It was not so much of free time in November, so I read only one computer-relater book...
Programming Massively Parallel Processors: A Hands-on Approach
To check some of my hypothesis, I decided to play with general-purpose programming for graphics processing units (GPU). I already knew about them, but wanted to make my knowledge deeper, so I obtained the Programming Massively Parallel Processors: A Hands-on Approach book, that should be good introduction into GPU's programming, according to reviews.
The first two chapters describe history of general-purpose programing on GPU, its architecture, and also describe different approaches to parallel programming.
Description of CUDA begins from third chapter. First, structure of CUDA programs is described, and than simple example is shown — multiplication of two matrices. This example will be used in all chapters and will improved as we'll switch to more complex topics. And the third chapter is finished with description of CUDA memory model and CUDA threads together with kernel functions.
Fourth chapter is completely dedicated to CUDA threads — how they are selected for scheduling, how they are organized into thread blocks, how to organize synchronization between threads. And fifth chapter describes all types of memory available for developer, and how these types could be used, taking into account different things, such as performance, etc.

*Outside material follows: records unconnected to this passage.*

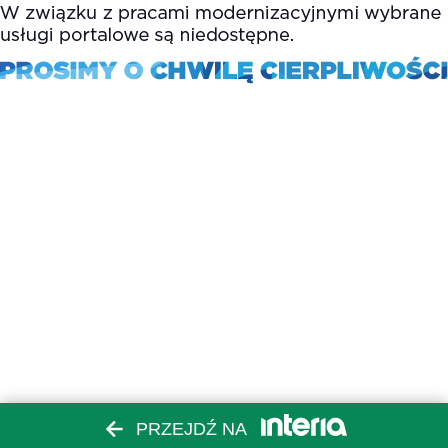
PRZEJDŹ NA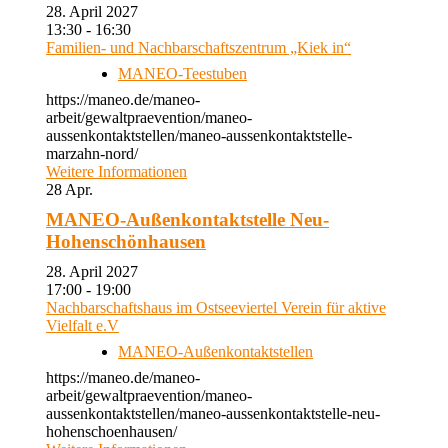
28. April 2027
13:30 - 16:30
Familien- und Nachbarschaftszentrum „Kiek in“
MANEO-Teestuben
https://maneo.de/maneo-
arbeit/gewaltpraevention/maneo-
aussenkontaktstellen/maneo-aussenkontaktstelle-
marzahn-nord/
Weitere Informationen
28
Apr.
MANEO-Außenkontaktstelle Neu-
Hohenschönhausen
28. April 2027
17:00 - 19:00
Nachbarschaftshaus im Ostseeviertel Verein für aktive
Vielfalt e.V
MANEO-Außenkontaktstellen
https://maneo.de/maneo-
arbeit/gewaltpraevention/maneo-
aussenkontaktstellen/maneo-aussenkontaktstelle-neu-
hohenschoenhausen/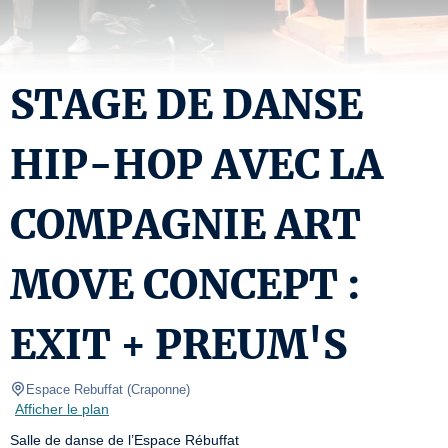
STAGE DE DANSE
HIP-HOP AVEC LA
COMPAGNIE ART
MOVE CONCEPT :
EXIT + PREUM'S
Espace Rebuffat
(
Craponne
)
Afficher le plan
Salle de danse de l’Espace Rébuffat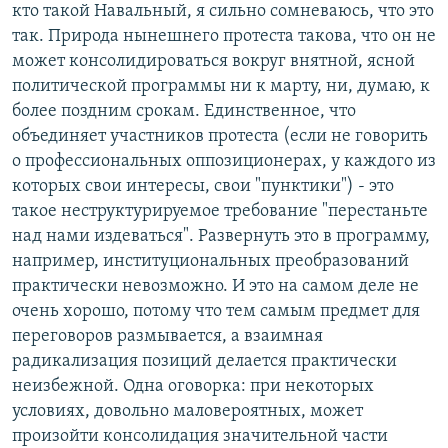
кто такой Навальный, я сильно сомневаюсь, что это
так. Природа нынешнего протеста такова, что он не
может консолидироваться вокруг внятной, ясной
политической программы ни к марту, ни, думаю, к
более поздним срокам. Единственное, что
объединяет участников протеста (если не говорить
о профессиональных оппозиционерах, у каждого из
которых свои интересы, свои "пунктики") - это
такое неструктурируемое требование "перестаньте
над нами издеваться". Развернуть это в программу,
например, институциональных преобразований
практически невозможно. И это на самом деле не
очень хорошо, потому что тем самым предмет для
переговоров размывается, а взаимная
радикализация позиций делается практически
неизбежной. Одна оговорка: при некоторых
условиях, довольно маловероятных, может
произойти консолидация значительной части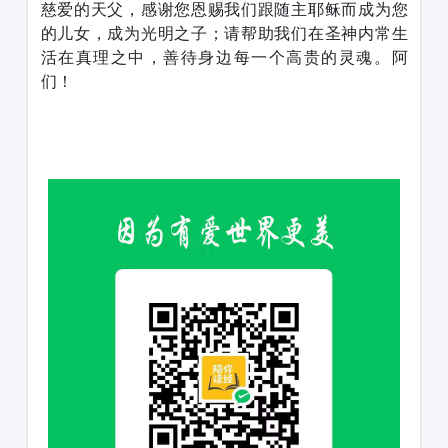
慈爱的天父，感谢您恩赐我们跟随主耶稣而成为您
的儿女，成为光明之子；请帮助我们在圣神内常生
活在真理之中，善待身边每一个高贵的灵魂。阿
们！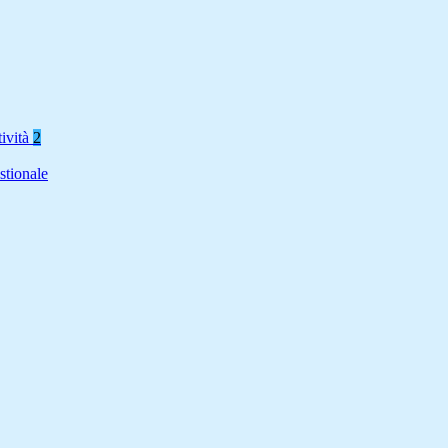
tività
2
stionale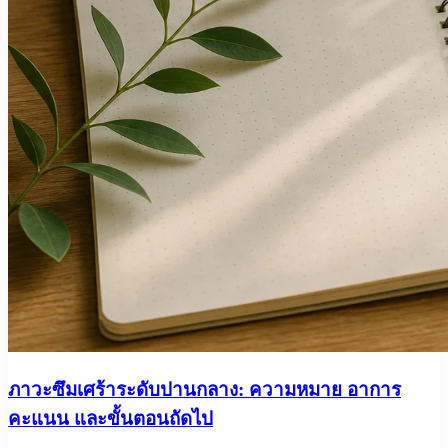
ภาวะซึมเศร้าระดับปานกลาง: ความหมาย อาการ
คะแนน และขั้นตอนถัดไป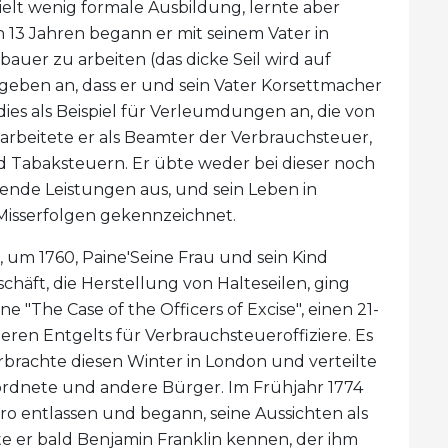
elt wenig formale Ausbildung, lernte aber
n 13 Jahren begann er mit seinem Vater in
bauer zu arbeiten (das dicke Seil wird auf
geben an, dass er und sein Vater Korsettmacher
dies als Beispiel für Verleumdungen an, die von
arbeitete er als Beamter der Verbrauchsteuer,
 Tabaksteuern. Er übte weder bei dieser noch
gende Leistungen aus, und sein Leben in
Misserfolgen gekennzeichnet.
 um 1760, Paine'Seine Frau und sein Kind
chäft, die Herstellung von Halteseilen, ging
 "The Case of the Officers of Excise", einen 21-
heren Entgelts für Verbrauchsteueroffiziere. Es
verbrachte diesen Winter in London und verteilte
ordnete und andere Bürger. Im Frühjahr 1774
 entlassen und begann, seine Aussichten als
te er bald Benjamin Franklin kennen, der ihm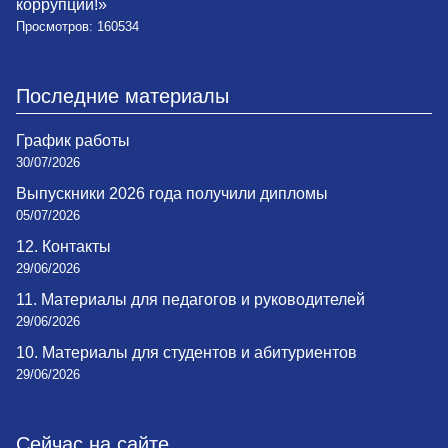
коррупции!»
Просмотров: 160534
Последние материалы
График работы
30/07/2026
Выпускники 2026 года получили дипломы
05/07/2026
12. Контакты
29/06/2026
11. Материалы для педагогов и руководителей
29/06/2026
10. Материалы для студентов и абитуриентов
29/06/2026
Сейчас на сайте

Sixth chapter describes how programs could be optimized — how to achieve full load of processor and memory bus, how to organize data pre-fetching, etc. And seventh chapter is dedicated to problems, related to use of floating-point numbers.
The 8th and 9th chapters are used to show how to use CUDA for real projects. For each of projects, architecture of program is shown, together with description how data are organized, how kernel function is implemented, etc.
The 10th chapter is more philosophical — authors are trying to describe common patterns and approaches to problem solving and algorithms selection for parallel programs.
The eleventh chapter contains short description of OpenCL language with list of differences between it and CUDA. But description is very small, so it's better to look into official documentation of OpenCL, although the book provides very good base for future study.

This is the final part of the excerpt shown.